■ ENTRIES SUPPLIED
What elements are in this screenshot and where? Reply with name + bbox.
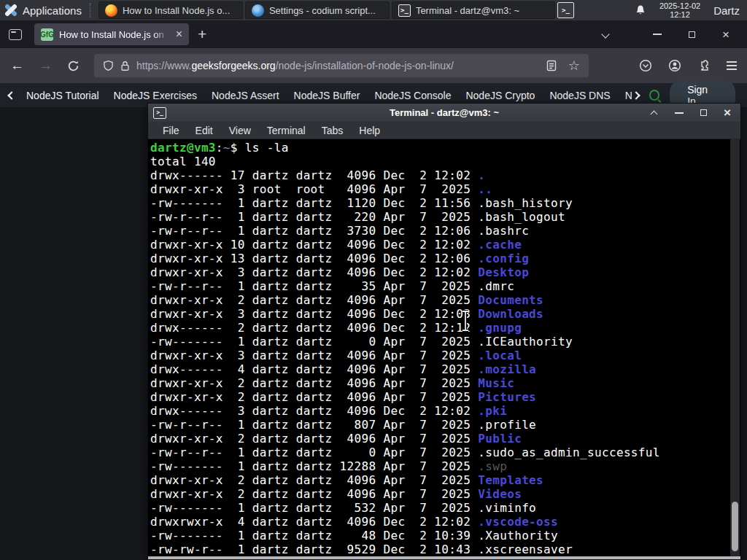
new-tab-button[interactable]: +	[198, 26, 206, 43]
terminal-icon: >_	[398, 4, 411, 17]
firefox-navigation-toolbar: ← → https://www.geeksforgeeks.org/node-j…	[0, 48, 747, 83]
terminal-icon: >_	[153, 107, 166, 119]
browser-window-controls: ×	[603, 28, 738, 41]
maximize-button[interactable]	[700, 109, 707, 116]
applications-label: Applications	[23, 4, 82, 17]
terminal-menu-view[interactable]: View	[221, 125, 259, 136]
toolbar-right-icons	[639, 59, 737, 72]
firefox-tab-bar: GfG How to Install Node.js on × + ×	[0, 20, 747, 48]
terminal-menu-terminal[interactable]: Terminal	[259, 125, 314, 136]
terminal-line: drwxr-xr-x 2 dartz dartz 4096 Apr 7 2025…	[150, 293, 740, 307]
terminal-menu-bar: FileEditViewTerminalTabsHelp	[148, 122, 740, 139]
terminal-line: -rw-r--r-- 1 dartz dartz 807 Apr 7 2025 …	[150, 418, 740, 432]
nav-link-nodejs-console[interactable]: NodeJS Console	[367, 90, 458, 101]
nav-link-nodejs-assert[interactable]: NodeJS Assert	[204, 90, 287, 101]
nav-link-nodejs-dns[interactable]: NodeJS DNS	[542, 90, 617, 101]
terminal-line: drwxr-xr-x 3 root root 4096 Apr 7 2025 .…	[150, 182, 740, 196]
shield-icon[interactable]	[103, 60, 114, 71]
terminal-line: -rw------- 1 dartz dartz 0 Apr 7 2025 .I…	[150, 335, 740, 349]
reader-mode-icon[interactable]	[546, 60, 557, 71]
nav-link-nodejs-exercises[interactable]: NodeJS Exercises	[107, 90, 204, 101]
nav-link-nodejs-buffer[interactable]: NodeJS Buffer	[287, 90, 368, 101]
nav-scroll-left-icon[interactable]	[7, 91, 15, 99]
terminal-bottom-frame	[148, 556, 740, 559]
terminal-menu-help[interactable]: Help	[351, 125, 388, 136]
terminal-menu-tabs[interactable]: Tabs	[314, 125, 352, 136]
search-icon[interactable]	[649, 90, 660, 101]
panel-clock[interactable]: 2025-12-02 12:12	[659, 1, 700, 19]
terminal-line: drwxr-xr-x 13 dartz dartz 4096 Dec 2 12:…	[150, 252, 740, 265]
top-panel: Applications How to Install Node.js o...…	[0, 0, 747, 20]
forward-button[interactable]: →	[39, 58, 53, 74]
terminal-window-controls: ×	[651, 106, 735, 119]
panel-status-area: 2025-12-02 12:12 Dartz	[635, 0, 747, 20]
terminal-line: -rw-r--r-- 1 dartz dartz 220 Apr 7 2025 …	[150, 210, 740, 224]
url-bar[interactable]: https://www.geeksforgeeks.org/node-js/in…	[94, 54, 589, 77]
terminal-line: -rw-r--r-- 1 dartz dartz 3730 Dec 2 12:0…	[150, 224, 740, 238]
nav-link-nodejs-crypto[interactable]: NodeJS Crypto	[458, 90, 542, 101]
minimize-button[interactable]	[653, 34, 662, 35]
terminal-window: >_ Terminal - dartz@vm3: ~ × FileEditVie…	[147, 103, 741, 560]
menu-hamburger-icon[interactable]	[727, 61, 737, 69]
nav-link-nodejs-tutorial[interactable]: NodeJS Tutorial	[19, 90, 107, 101]
clock-date: 2025-12-02	[659, 1, 700, 10]
taskbar-button-terminal[interactable]: >_Terminal - dartz@vm3: ~	[392, 1, 555, 19]
terminal-menu-file[interactable]: File	[155, 125, 187, 136]
terminal-line: drwxr-xr-x 10 dartz dartz 4096 Dec 2 12:…	[150, 238, 740, 252]
applications-menu-button[interactable]: Applications	[0, 0, 88, 20]
terminal-title-bar[interactable]: >_ Terminal - dartz@vm3: ~ ×	[148, 104, 740, 122]
window-taskbar: How to Install Node.js o...Settings - co…	[98, 0, 557, 20]
terminal-line: dartz@vm3:~$ ls -la	[150, 141, 740, 155]
terminal-scrollbar[interactable]	[730, 139, 740, 556]
minimize-button[interactable]	[675, 112, 684, 114]
reload-button[interactable]	[67, 60, 80, 72]
taskbar-label: How to Install Node.js o...	[123, 5, 230, 16]
browser-tab[interactable]: GfG How to Install Node.js on ×	[34, 23, 189, 45]
firefox-view-icon[interactable]	[9, 29, 22, 40]
tray-terminal-icon[interactable]: >_	[557, 2, 574, 18]
pocket-icon[interactable]	[639, 59, 652, 72]
nav-link-node[interactable]: Node	[618, 90, 632, 101]
nav-scroll-right-icon[interactable]	[632, 91, 640, 99]
close-button[interactable]: ×	[724, 106, 731, 119]
terminal-line: drwx------ 2 dartz dartz 4096 Dec 2 12:1…	[150, 321, 740, 335]
panel-username[interactable]: Dartz	[713, 4, 740, 17]
terminal-line: drwxr-xr-x 2 dartz dartz 4096 Apr 7 2025…	[150, 487, 740, 501]
distro-logo-icon	[4, 4, 18, 17]
lock-icon[interactable]	[120, 61, 130, 71]
terminal-line: drwx------ 17 dartz dartz 4096 Dec 2 12:…	[150, 168, 740, 182]
list-all-tabs-icon[interactable]	[603, 31, 610, 38]
notification-bell-icon[interactable]	[635, 4, 646, 16]
close-button[interactable]: ×	[722, 28, 729, 41]
terminal-screen[interactable]: dartz@vm3:~$ ls -latotal 140drwx------ 1…	[148, 139, 740, 556]
tab-close-icon[interactable]: ×	[176, 28, 182, 40]
terminal-line: -rw------- 1 dartz dartz 12288 Apr 7 202…	[150, 459, 740, 473]
maximize-button[interactable]	[689, 31, 695, 38]
account-icon[interactable]	[668, 59, 681, 72]
shade-button[interactable]	[651, 110, 658, 116]
terminal-line: drwxr-xr-x 2 dartz dartz 4096 Apr 7 2025…	[150, 473, 740, 487]
taskbar-label: Terminal - dartz@vm3: ~	[416, 5, 519, 16]
terminal-line: drwxr-xr-x 2 dartz dartz 4096 Apr 7 2025…	[150, 390, 740, 404]
url-path: /node-js/installation-of-node-js-on-linu…	[276, 60, 454, 71]
bookmark-star-icon[interactable]: ☆	[568, 59, 580, 72]
scrollbar-thumb[interactable]	[732, 502, 738, 551]
geeksforgeeks-favicon: GfG	[41, 28, 53, 41]
url-prefix: https://www.	[136, 60, 191, 71]
terminal-menu-edit[interactable]: Edit	[187, 125, 221, 136]
terminal-line: drwxr-xr-x 2 dartz dartz 4096 Apr 7 2025…	[150, 376, 740, 390]
terminal-line: -rw-r--r-- 1 dartz dartz 0 Apr 7 2025 .s…	[150, 446, 740, 459]
terminal-line: drwxr-xr-x 3 dartz dartz 4096 Dec 2 12:0…	[150, 307, 740, 321]
terminal-line: drwxrwxr-x 4 dartz dartz 4096 Dec 2 12:0…	[150, 515, 740, 529]
extension-puzzle-icon[interactable]	[697, 59, 711, 72]
taskbar-button-firefox[interactable]: How to Install Node.js o...	[98, 1, 243, 19]
terminal-line: drwxr-xr-x 3 dartz dartz 4096 Apr 7 2025…	[150, 349, 740, 362]
back-button[interactable]: ←	[10, 58, 24, 74]
terminal-line: -rw------- 1 dartz dartz 532 Apr 7 2025 …	[150, 501, 740, 515]
firefox-icon	[105, 4, 117, 17]
taskbar-button-codium[interactable]: Settings - codium script...	[245, 1, 390, 19]
nav-links: NodeJS TutorialNodeJS ExercisesNodeJS As…	[19, 90, 632, 101]
panel-separator	[90, 3, 95, 18]
terminal-line: -rw-r--r-- 1 dartz dartz 35 Apr 7 2025 .…	[150, 279, 740, 293]
terminal-line: total 140	[150, 155, 740, 168]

■ YOUR GOAL
Which lines of the data above contain the string "NodeJS"? Copy each of them.

■ EXPECTED ANSWER
nav-link-nodejs-console[interactable]: NodeJS Console	[367, 90, 458, 101]
nav-link-nodejs-assert[interactable]: NodeJS Assert	[204, 90, 287, 101]
nav-link-nodejs-dns[interactable]: NodeJS DNS	[542, 90, 617, 101]
nav-link-nodejs-exercises[interactable]: NodeJS Exercises	[107, 90, 204, 101]
nav-link-nodejs-buffer[interactable]: NodeJS Buffer	[287, 90, 368, 101]
nav-link-nodejs-crypto[interactable]: NodeJS Crypto	[458, 90, 542, 101]
nav-link-nodejs-tutorial[interactable]: NodeJS Tutorial	[19, 90, 107, 101]
nav-links: NodeJS TutorialNodeJS ExercisesNodeJS As…	[19, 90, 632, 101]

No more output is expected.